Apesar das medidas previstas no TAC, o documento estabelece que as obrigações assumidas pelos empregadores não representam a quitação integral dos direitos da vítima. Dessa forma, permanece aberta a possibilidade de cobrança judicial de créditos trabalhistas e indenizações que ainda não tenham sido satisfeitos.
Trabalhadores resgatados na Bahia
Quase 70 trabalhadores são resgatados em condições análogas à escravidão na Chapada Diamantina
A Auditoria-Fiscal do Trabalho, através de duas operações, resgatou 69 trabalhadores submetidos a condições análogas à escravidão em garimpos subterrâneos de extração mineral na região da Chapada Diamantina, no interior da Bahia.
As ações ocorreram entre os dias 24 de maio e 3 de junho, em Seabra e na cidade de Novo Horizonte. Do número total, 45 pessoas foram resgatadas em um canteiro de obras destinado à construção de um empreendimento comercial direcionado ao funcionamento de um ponto de restaurante e apoio rodoviário.

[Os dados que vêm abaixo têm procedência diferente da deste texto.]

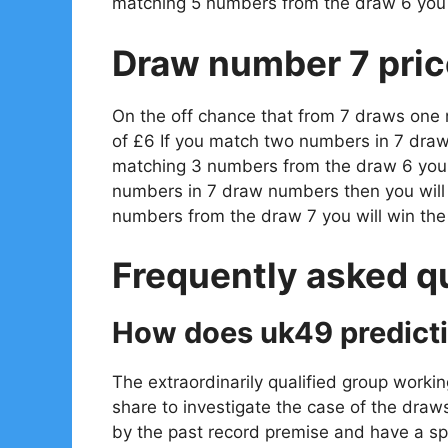
matching 5 numbers from the draw 6 you 
Draw number 7 pric
On the off chance that from 7 draws one
of £6 If you match two numbers in 7 draw
matching 3 numbers from the draw 6 you w
numbers in 7 draw numbers then you will
numbers from the draw 7 you will win th
Frequently asked q
How does uk49 predict
The extraordinarily qualified group workin
share to investigate the case of the draw
by the past record premise and have a spe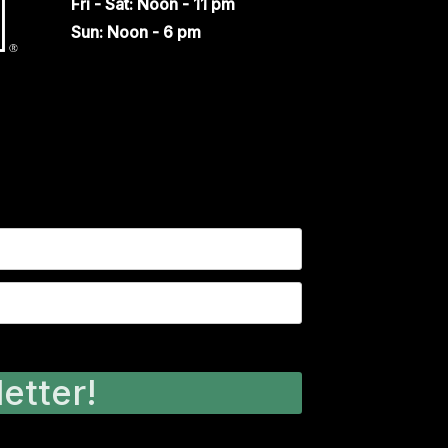
Fri - Sat: Noon - 11 pm
Sun: Noon - 6 pm
etter!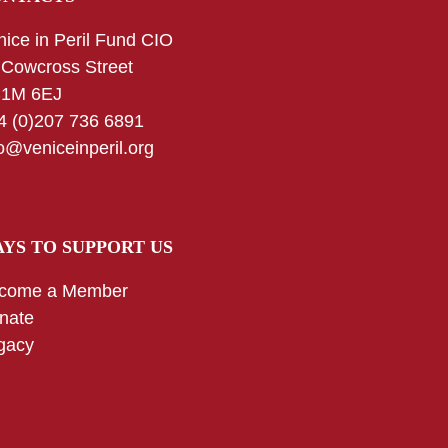
nice in Peril Fund CIO
 Cowcross Street
1M 6EJ
4 (0)207 736 6891
fo@veniceinperil.org
YS TO SUPPORT US
come a Member
nate
gacy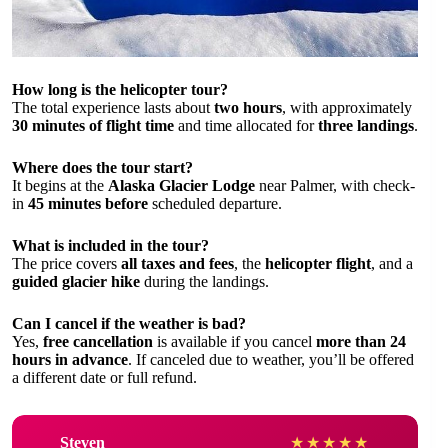
How long is the helicopter tour?
The total experience lasts about
two hours
, with approximately
30 minutes of flight time
and time allocated for
three landings
.
Where does the tour start?
It begins at the
Alaska Glacier Lodge
near Palmer, with check-
in
45 minutes before
scheduled departure.
What is included in the tour?
The price covers
all taxes and fees
, the
helicopter flight
, and a
guided glacier hike
during the landings.
Can I cancel if the weather is bad?
Yes,
free cancellation
is available if you cancel
more than 24
hours in advance
. If canceled due to weather, you’ll be offered
a different date or full refund.
Steven
★
★
★
★
★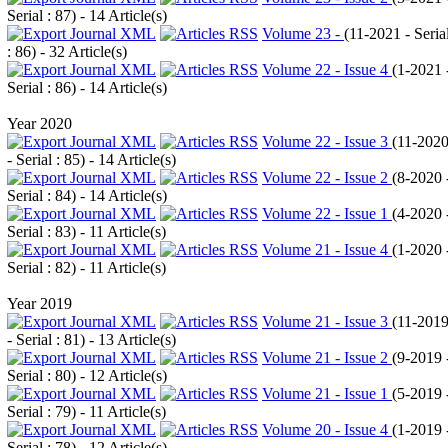
Serial : 87
) - 14 Article(s)
Volume 23 -
(
11-2021 - Seria
: 86
) - 32 Article(s)
Volume 22 - Issue 4
(
1-2021 
Serial : 86
) - 14 Article(s)
Year 2020
Volume 22 - Issue 3
(
11-202
- Serial : 85
) - 14 Article(s)
Volume 22 - Issue 2
(
8-2020 
Serial : 84
) - 14 Article(s)
Volume 22 - Issue 1
(
4-2020 
Serial : 83
) - 11 Article(s)
Volume 21 - Issue 4
(
1-2020 
Serial : 82
) - 11 Article(s)
Year 2019
Volume 21 - Issue 3
(
11-201
- Serial : 81
) - 13 Article(s)
Volume 21 - Issue 2
(
9-2019 
Serial : 80
) - 12 Article(s)
Volume 21 - Issue 1
(
5-2019 
Serial : 79
) - 11 Article(s)
Volume 20 - Issue 4
(
1-2019 
Serial : 78
) - 12 Article(s)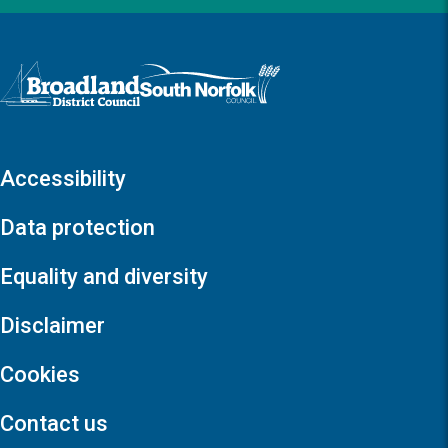
Logo: Visit the Broadland and South Norfolk home page
Accessibility
Data protection
Equality and diversity
Disclaimer
Cookies
Contact us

Já outros 24 profissionais foram retirados de um garimpo artesanal. Foram encontrados ainda em Seabra, alojamentos superlotados, sem privacidade e sem seguir condições da vigilância sanitária. Foi visto que outras áreas possuíam materiais de construção, equipamentos e produtos químicos.
Segundo as investigações, os trabalhadores não contavam com direitos trabalhistas e atuavam sem registro e controle formal da jornada. Eles também não tinham programas de saúde e segurança do trabalho. Foram encontradas ainda situações de risco, como instalações elétricas improvisadas, máquinas sem proteção, escavações abertas sem sinalização, entre outros.
Trabalho análogo à escravidão na Bahia

Em 2023, a Bahia registrou um aumento em casos de trabalhadores que atuam em situações análogas à escravidão. O número de pessoas resgatadas com este perfil aumentou quase 300%, somente neste período.
De acordo com informações divulgadas pela Superintendência Regional do Trabalho e Emprego (SRTE), neste ano, mais de 200 trabalhadores baianos já foram resgatados. Operações de fiscalização estão sendo intensificadas e, consequentemente, muitas pessoas estão sendo libertas de condições degradantes e exploratórias.
A situação inclui pessoas submetidas a longas jornadas de trabalho, com salários indignos, alojamentos precários e, em alguns casos, violência física e verbal.
Em abril do ano passado, um trabalhador foi resgatado em condição análoga à escravidão, forçado a tatuar nas costelas as iniciais de dois de seus empregadores, em Planura, no interior de Minas Gerais, pode ser indenizado em R$ 1 milhão.